Spawning multiple SQL tasks in SQL Server 2005 - sql

I have a number of stored procs which I would like to all run simultaneously on the server. Ideally all on the server without reliance on connections to an external client.
What options are there to launch all these and have them run simultaneously (I don't even need to wait until all the processes are done to do additional work)?
I have thought of:
Launching multiple connections from
a client, having each start the
appropriate SP.
Setting up jobs for
each SP and starting the jobs from a
SQL Server connection or SP.
Using
xp_cmdshell to start additional runs
equivalent to osql or whetever
SSIS - I need to see if the package can be dynamically written to handle more SPs, because I'm not sure how much access my clients are going to get to production
In the job and cmdshell cases, I'm probably going to run into permissions level problems from the DBA...

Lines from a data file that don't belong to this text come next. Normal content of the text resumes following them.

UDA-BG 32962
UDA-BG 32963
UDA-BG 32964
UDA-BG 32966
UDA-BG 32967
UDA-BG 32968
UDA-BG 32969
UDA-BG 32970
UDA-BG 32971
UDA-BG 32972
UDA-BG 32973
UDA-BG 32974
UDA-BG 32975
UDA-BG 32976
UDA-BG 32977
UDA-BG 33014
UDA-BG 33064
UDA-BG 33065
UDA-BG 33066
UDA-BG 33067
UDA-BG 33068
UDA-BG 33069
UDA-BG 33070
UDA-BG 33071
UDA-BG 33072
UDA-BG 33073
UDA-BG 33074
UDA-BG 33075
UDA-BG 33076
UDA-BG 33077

SSIS could be a good option - if I can table-drive the SP list.
This is a datawarehouse situation, and the work is largely independent and NOLOCK is universally used on the stars. The system is an 8-way 32GB machine, so I'm going to load it down and scale it back if I see problems.
I basically have three layers, Layer 1 has a small number of processes and depends on basically all the facts/dimensions already being loaded (effective, the stars are a Layer 0 - and yes, unfortunately they will all need to be loaded), Layer 2 has a number of processes which depend on some or all of Layer 1, and Layer 3 has a number of processes which depend on some or all of Layer 2. I have the dependencies in a table already, and would only initially launch all the procs in a particular layer at the same time, since they are orthogonal within a layer.

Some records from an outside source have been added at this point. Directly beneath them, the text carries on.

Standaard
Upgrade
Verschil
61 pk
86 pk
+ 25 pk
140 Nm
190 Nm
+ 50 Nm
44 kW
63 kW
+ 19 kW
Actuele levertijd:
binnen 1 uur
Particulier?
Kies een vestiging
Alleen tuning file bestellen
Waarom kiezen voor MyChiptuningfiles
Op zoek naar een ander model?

Is SSIS an option for you? You can create a simple package with parallel Execute SQL tasks to execute the stored procs simultaneously. However, depending on what your stored procs do, you may or may not get benefit from starting this in parallel (e.g. if they all access the same table records, one may have to wait for locks to be released etc.)

At one point I did some architectural work on a product known as Acumen Advantage that has a warehouse manager that does this.
The basic strategy for this is to have a control DB with a list of the sprocs and their dependencies. Based on the dependencies you can do a Topological Sort to give them an order to run in. If you do this, you need to manage the dependencies - all of the predecessors of a stored procedure must complete before it executes. Just starting the sprocs in order on multiple threads will not accomplish this by itself.
Implementing this meant knocking much of the SSIS functionality on the head and implementing another scheduler. This is OK for a product but probably overkill for a bespoke system. A simpler solution is thus:
You can manage the dependencies at a more coarse-grained level by organising the ETL vertically by dimension (sometimes known as Subject Oriented ETL) where a single SSIS package and set of sprocs takes the data from extraction through to producing dimensions or fact tables. Typically the dimensions will mostly be siloed, so they will have minimal interdependency. Where there is interdependency, make one dimension (or fact table) load process dependent on whatever it needs upstream.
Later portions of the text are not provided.